Traditionally, the Whipple procedure involves making a large incision through the abdominal wall to remove the organs and restructure a patient’s anatomy. Recovery time can range from weeks to months. Although it’s still major surgery, performing the procedure laparoscopically eases recovery significantly.
"The patient has six tiny incisions, about one-half inch in size, and they have almost no pain," Dr. Kendrick says. "Patients are walking the next day, and many are out of the hospital in five days."
In Radhika’s case, the cancer was removed, as were several lymph nodes. Although she still required follow-up treatment to make sure all cancer cells were eliminated, the surgery was a success.

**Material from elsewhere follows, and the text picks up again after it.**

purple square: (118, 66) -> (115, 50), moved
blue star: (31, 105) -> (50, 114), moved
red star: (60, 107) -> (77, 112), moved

"Everything went really well for her," Dr. Kendrick says. "Mayo Clinic is a world leader with this kind of surgery. We have the most experience and have advanced the technique in many ways, including use for patients with advanced pancreatic cancer."
Radhika was discharged from the hospital five days after surgery. For the next month, she stayed with family members in Iowa. At her one-month follow-up appointment, Radhika was cleared to go home.
Back in Singapore, Radhika had additional chemotherapy treatments. With all her treatment now complete, Radhika checks in with her physicians every three months for blood tests and imaging exams to monitor her condition. Looking back, Radhika is amazed she came through her cancer treatment as well as she did.
"I used to give up. I cannot tolerate pain at all, and every time they used to poke me, I used to cry and cry and would say, 'I’m done,'" Radhika says. "Somehow I came out of all of that."
For as difficult as her journey was, the outcome is remarkable, Radhika’s physicians say.
"We were aggressive because of her young age," Dr. Vege says. "Today there is no evidence of cancer. Her CT scans are normal. She really is one of these cases where she’s living and very happy, and we hope she will do well for a long time."